Australian author Charlotte Wood should be mighty pleased with herself.
Her most recent book, The Natural Way of Things, was this month shortlisted for the 2016 Victorian Premier’s Literary Award, is the front-runner for the 2016 Miles Franklin Literary Award and has now been optioned for a film by producers Katia Nizic and Emma Dockery.
Released last year, the book opens with two women awakening from a drug-induced sleep, only to find themselves imprisoned in a dilapidated property in the middle of the Australian outback. Their heads have been shaven and they’ve been placed in restrictive clothing. They have no idea where they are, how they came to be in their present state or what their connection is to the eight other woman facing the same situation. The women all have something in common, but what is it?

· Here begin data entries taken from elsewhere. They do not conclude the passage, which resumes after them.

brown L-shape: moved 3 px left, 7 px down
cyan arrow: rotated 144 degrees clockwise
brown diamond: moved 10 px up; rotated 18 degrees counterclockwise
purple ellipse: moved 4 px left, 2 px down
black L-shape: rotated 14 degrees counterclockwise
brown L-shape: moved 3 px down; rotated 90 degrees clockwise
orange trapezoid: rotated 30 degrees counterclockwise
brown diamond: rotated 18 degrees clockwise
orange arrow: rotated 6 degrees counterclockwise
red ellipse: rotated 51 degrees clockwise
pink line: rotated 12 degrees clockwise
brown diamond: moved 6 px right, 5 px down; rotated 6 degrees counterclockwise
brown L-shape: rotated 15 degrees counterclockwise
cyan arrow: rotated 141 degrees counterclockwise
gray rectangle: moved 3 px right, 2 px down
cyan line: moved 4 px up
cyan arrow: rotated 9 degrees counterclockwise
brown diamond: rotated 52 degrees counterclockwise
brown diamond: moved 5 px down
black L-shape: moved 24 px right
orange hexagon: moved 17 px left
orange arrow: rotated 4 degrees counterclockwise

At its core, the book explores issues of misogyny and corporate control.
“We knew instantly this was a story that needed to be told,” said Nizic and Dockery. “It feels personal and specific, but also speaks to women the world over. It is incredible to be given this opportunity to feature so many women in prominent, meaningful roles, in front of and behind the camera.”

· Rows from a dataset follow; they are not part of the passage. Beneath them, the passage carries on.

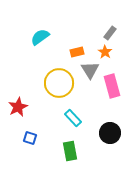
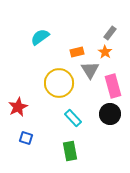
pink rectangle: moved 1 px right
black circle: moved 19 px up
blue square: moved 4 px left
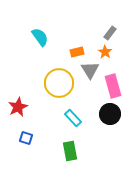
cyan semicircle: rotated 90 degrees clockwise
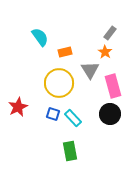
orange rectangle: moved 12 px left
blue square: moved 27 px right, 24 px up
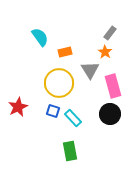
blue square: moved 3 px up
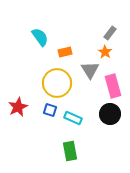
yellow circle: moved 2 px left
blue square: moved 3 px left, 1 px up
cyan rectangle: rotated 24 degrees counterclockwise
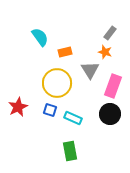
orange star: rotated 16 degrees counterclockwise
pink rectangle: rotated 35 degrees clockwise
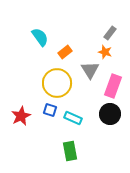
orange rectangle: rotated 24 degrees counterclockwise
red star: moved 3 px right, 9 px down
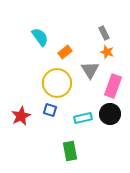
gray rectangle: moved 6 px left; rotated 64 degrees counterclockwise
orange star: moved 2 px right
cyan rectangle: moved 10 px right; rotated 36 degrees counterclockwise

And Wood’s opinion of the female producers:
“One of the things they said in their pitch was that there hasn’t been an Australian film with an extensive young, female ensemble cast like this since Picnic at Hanging Rock – that stuck in my head and would not let go,” Wood’s told The Guardian. “I thought, imagine if this could be the next Picnic? I have total faith in these young women to make something astonishing.”